Little Change in Social Security Solvency
The 2005 Social Security Trustees Report shows little change
in the projected financial status of the Social Security program
over last year. The Trustees Report projects that the Social Security
Trust Fund will be exhausted in 2041 - one year sooner than last
year’s projection.

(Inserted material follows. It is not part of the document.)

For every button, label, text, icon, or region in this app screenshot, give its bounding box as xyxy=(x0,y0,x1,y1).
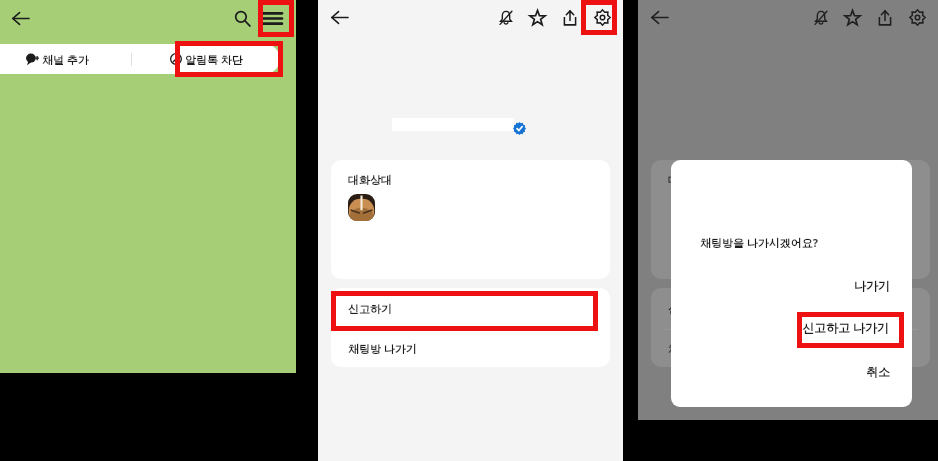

The Trustees recommend that projected
trust fund deficits be addressed in a timely way to allow for gradual
changes and advance notice to workers.
In the 2005 Annual
Report to Congress, the Trustees announced:
The projected point at which tax revenues will fall below
program costs comes in 2017 – one year earlier than the
projection in last year’s report.
The projected point at which the Trust Funds will be exhausted
comes in 2041 – also one year earlier than the projection
in last year’s report.
The projected actuarial deficit over the 75-year long-range
period is 1.92 percent of taxable payroll, slightly higher
than the estimate in last year’s report and the same
as in the 2003 Trustees Report.
- Over the 75-year period, the Trust Funds require additional
revenue equivalent to $4.0 trillion in today’s dollars
to pay all scheduled benefits. This unfunded obligation is $300
billion higher than the amount estimated last year.

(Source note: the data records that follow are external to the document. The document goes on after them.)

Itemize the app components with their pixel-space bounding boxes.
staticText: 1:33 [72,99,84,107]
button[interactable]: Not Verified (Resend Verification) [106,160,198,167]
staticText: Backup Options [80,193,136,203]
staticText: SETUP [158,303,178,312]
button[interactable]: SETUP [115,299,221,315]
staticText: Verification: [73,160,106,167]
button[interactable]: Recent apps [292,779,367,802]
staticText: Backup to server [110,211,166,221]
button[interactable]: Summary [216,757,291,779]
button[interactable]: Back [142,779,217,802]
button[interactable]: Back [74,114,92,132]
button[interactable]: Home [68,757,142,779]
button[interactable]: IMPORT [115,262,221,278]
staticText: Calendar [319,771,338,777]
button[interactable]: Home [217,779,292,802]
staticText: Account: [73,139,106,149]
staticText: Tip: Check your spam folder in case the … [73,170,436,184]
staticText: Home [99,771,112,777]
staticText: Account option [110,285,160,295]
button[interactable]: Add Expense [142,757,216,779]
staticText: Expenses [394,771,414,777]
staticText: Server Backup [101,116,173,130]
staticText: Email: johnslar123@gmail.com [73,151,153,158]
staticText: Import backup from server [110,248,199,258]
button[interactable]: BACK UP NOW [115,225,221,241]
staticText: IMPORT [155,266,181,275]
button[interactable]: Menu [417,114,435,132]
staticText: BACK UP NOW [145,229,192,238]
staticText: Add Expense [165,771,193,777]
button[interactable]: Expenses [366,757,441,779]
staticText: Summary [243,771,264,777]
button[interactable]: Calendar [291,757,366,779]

“For nearly 70 years, Social Security has provided financial
security to American workers and their families,” said Jo
Anne Barnhart, Commissioner of Social Security. “Our
grandparents and parents were confident that Social Security would
be there for them. Current retirees and near retirees can
be just as confident. But for our children and grandchildren,
unless changes are made, this report shows that their promised
benefits are not secure. I am confident that by coming together
in a bipartisan way we can ensure that Social Security continues
to provide financial security for future generations.”

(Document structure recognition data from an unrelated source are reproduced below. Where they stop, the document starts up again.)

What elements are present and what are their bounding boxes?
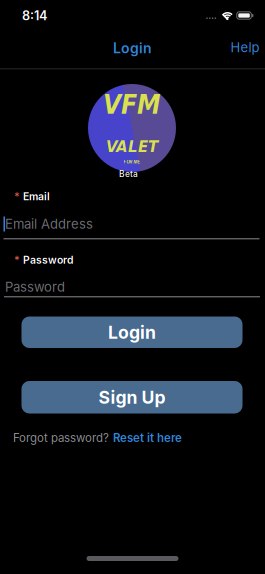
staticText: VALET bbox=[106, 137, 158, 156]
staticText: 8:14 bbox=[22, 8, 47, 23]
staticText: Email Address bbox=[5, 216, 93, 232]
staticText: Help bbox=[230, 40, 260, 55]
staticText: Forgot password? bbox=[13, 431, 109, 445]
button[interactable]: Login bbox=[22, 316, 242, 348]
staticText: Beta bbox=[119, 169, 138, 179]
button[interactable]: Email Address bbox=[4, 216, 260, 239]
staticText: Sign Up bbox=[98, 387, 166, 408]
staticText: FOR ME bbox=[124, 159, 140, 165]
staticText: Password bbox=[5, 279, 65, 295]
button[interactable]: Help bbox=[230, 40, 260, 55]
staticText: VFM bbox=[103, 89, 161, 120]
staticText: * bbox=[14, 190, 20, 203]
staticText: Reset it here bbox=[113, 431, 182, 445]
staticText: Email bbox=[23, 190, 50, 203]
button[interactable]: Reset it here bbox=[113, 431, 182, 445]
staticText: Login bbox=[113, 40, 152, 56]
button[interactable]: Password bbox=[4, 279, 260, 297]
button[interactable]: Sign Up bbox=[22, 381, 242, 414]
staticText: Password bbox=[23, 254, 73, 266]
staticText: * bbox=[14, 254, 20, 266]
staticText: Login bbox=[108, 322, 156, 343]
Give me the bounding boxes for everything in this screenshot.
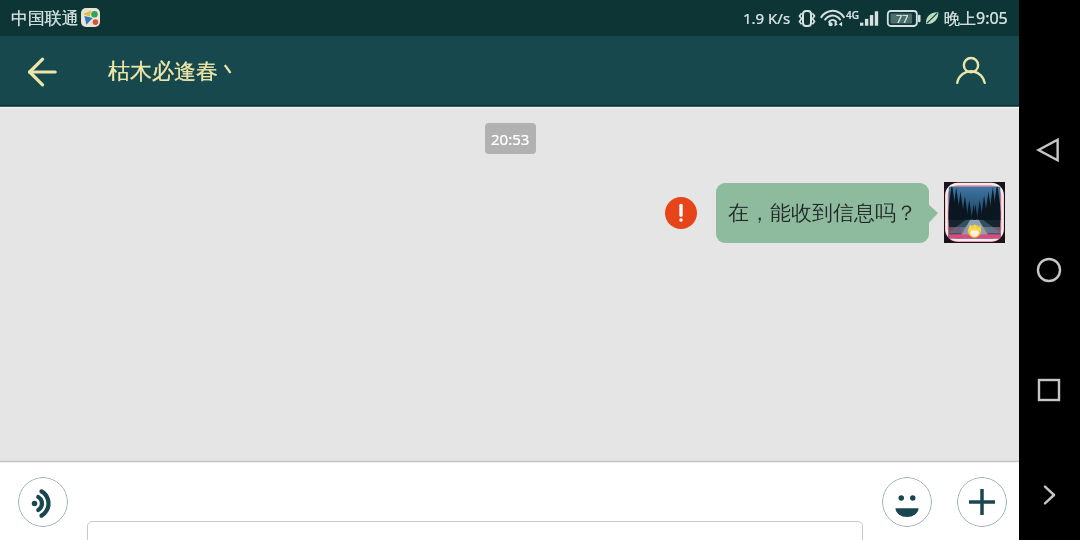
button[interactable]: Back [1027, 128, 1071, 172]
button[interactable]: Back [8, 36, 76, 107]
button[interactable]: Emoji [882, 477, 932, 527]
staticText: 枯木必逢春丶 [108, 58, 240, 86]
button[interactable]: Voice message [18, 477, 68, 527]
staticText: 晚上9:05 [944, 7, 1008, 29]
button[interactable]: Home [1027, 248, 1071, 292]
staticText: 4G [846, 8, 859, 22]
button[interactable]: Chat info [939, 40, 1003, 104]
button[interactable]: Recents [1027, 368, 1071, 412]
button[interactable]: Message input [87, 521, 863, 540]
button[interactable]: Expand navigation bar [1027, 473, 1071, 517]
button[interactable]: More [957, 477, 1007, 527]
staticText: 77 [896, 11, 909, 26]
staticText: 1.9 K/s [743, 8, 791, 28]
staticText: 中国联通 [11, 8, 79, 29]
button[interactable]: 在，能收到信息吗？ [716, 183, 929, 243]
staticText: 在，能收到信息吗？ [728, 200, 917, 226]
staticText: 20:53 [491, 129, 530, 149]
button[interactable]: Profile picture [944, 182, 1005, 243]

Other highlights of the Trustees Report include:
Income to the combined Old-Age and Survivors, and Disability
Insurance (OASDI) Trust Funds amounted to $658 billion in 2004.
During the year, an estimated 157 million people had earnings
covered by Social Security and paid payroll taxes.
The Trust Funds paid benefits of more than $493 billion in
calendar year 2004. There were 48 million beneficiaries at
the end of the calendar year.
The cost of $4.5 billion to administer the program in 2004
was a very low 0.9 percent of total expenditures.
Total expenditures from the combined OASDI Trust Funds amounted
to $502 billion in 2004.
The assets of the combined OASDI Trust Funds increased by $156
billion in 2004 to a total of $1.7 trillion.
Interest earned on the invested assets of the combined Trust
Funds was $89 billion in 2004. The combined Trust Fund assets
earned interest at an effective annual rate of 5.7 percent.
- The changes in key dates for the combined Trust Funds are due
to updated economic data from last year's report.
The Board of Trustees is comprised of six members. Four serve
by virtue of their positions with the federal government: John
W. Snow, Secretary of the Treasury and Managing Trustee; Jo Anne
Barnhart, Commissioner of Social Security; Michael O. Leavitt,
Secretary of Health and Human Services; and Elaine L. Chao, Secretary
of Labor. The other two members, appointed by the President and
confirmed by the Senate, are John L. Palmer and Thomas R. Saving.
The 2005 Trustees Report is posted at www.socialsecurity.gov/OACT/TR/TR05/index.html.